JPMorgan Chase CEO Jamie Dimon weighed in on all manner of subjects in his latest annual letter to shareholders — taking particular note of the changing competitive landscape in financial services.
And he warned that regulatory frameworks for banks may make delivering those services more expensive.
PYMNTS took note of Dimon’s sentiments on artificial intelligence (AI) in an earlier post on Monday (April 8).
Dimon also commented in the letter that “the banking system as we know it is shrinking relative to private markets and fintech, which are growing and becoming increasingly competitive.”
Those digital and private firms also “do not have the same transparency or need to abide by the extensive rules and regulations as traditional banks, even if they offer similar products — this often gives them significant advantage,” Dimon wrote, pointing to startup banks and FinTech banks. He gave tech behemoth Apple as an example which, he wrote, “effectively acts as a bank — it holds money, moves money, lends money and so on.”
There are some advantages here, Dimon said — chiefly in the form of “dynamism and churn [that] are good for innovation and invention — with success and failure simply part of the robust process.

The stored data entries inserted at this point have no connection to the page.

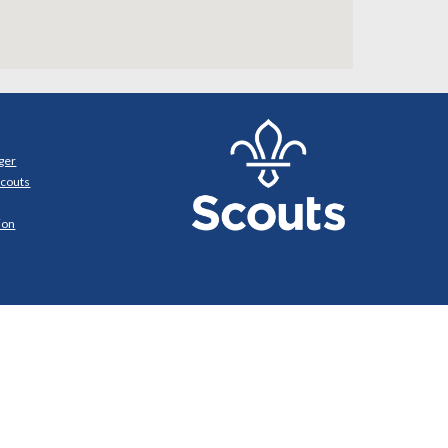
ger
Scouts
ion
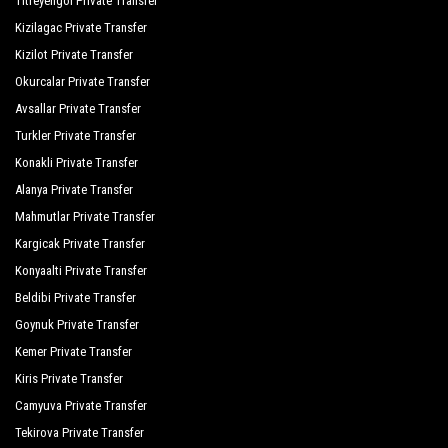
Titreyengol Private Transfer
Kizilagac Private Transfer
Kizilot Private Transfer
Okurcalar Private Transfer
Avsallar Private Transfer
Turkler Private Transfer
Konakli Private Transfer
Alanya Private Transfer
Mahmutlar Private Transfer
Kargicak Private Transfer
Konyaalti Private Transfer
Beldibi Private Transfer
Goynuk Private Transfer
Kemer Private Transfer
Kiris Private Transfer
Camyuva Private Transfer
Tekirova Private Transfer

Innovation runs across payments systems, budgeting, digital access, product extensions, risk and fraud prevention, and other services.”
In terms of JPMorgan’s own tech initiatives, Dimon wrote that in 2023, the company invested about $2 billion to build four private cloud-based data centers in the United States, and now has 32 data centers globally. To date, about 50% of the bank’s applications run a large part of their processing in the public or private cloud. About 70% of JPMorgan’s data is now running in the public or private cloud.

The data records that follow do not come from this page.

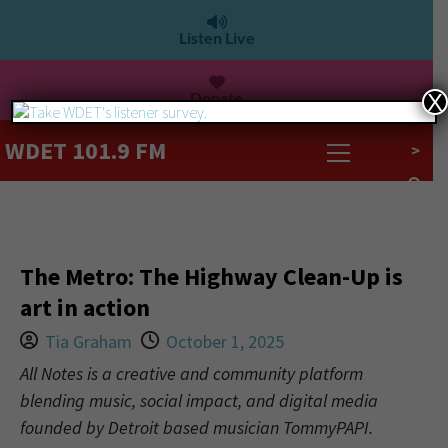
Listen Live
Donate
X
WDET 101.9 FM
>
The Metro: The Highway Clean-Up is
art in action
Tia Graham
October 1, 2025
All Notes is a creative and community platform
blending music, social impact, and digital media
founded by Detroit based musician TommyPAPI.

“By the end of 2024, we aim to have 70% of applications and 75% of data moved to the public or private cloud,” Dimon said in the letter.
The CEO also sounded some alarm about private credit — specifically that “new financial products that grow extremely rapidly often become an area of unexpected risk in the markets. Frequently, the weaknesses of new products, in this case private credit loans, may only be seen and exposed in bad markets, which private credit loans have not yet faced.” There may even be a “credit crunch” as private creditors may find it hard to roll over loans during times of macro stress.
With some discussion of Basel III — a proposal that operates as a regulatory framework for bank capital requirements and stress testing — Dimon said:
“Everyday consumer goods could be impacted. Households contending with inflation could also feel the effects of higher capital requirements on market-making activities when they shop. From beverage companies that need to manage aluminum costs to farms that need to protect against environmental risks, if the cost of hedging those risks increases, it could be reflected in what consumers pay for everything from a can of soda to meat products.”
The cost of securitizing loans, including small business loans, Dimon said, “will rise for banks, nonbanks and government agencies. Not only that, but the proposal will likely lead to reductions in the size of unfunded credit card lines, which will put pressure on FICO scores.”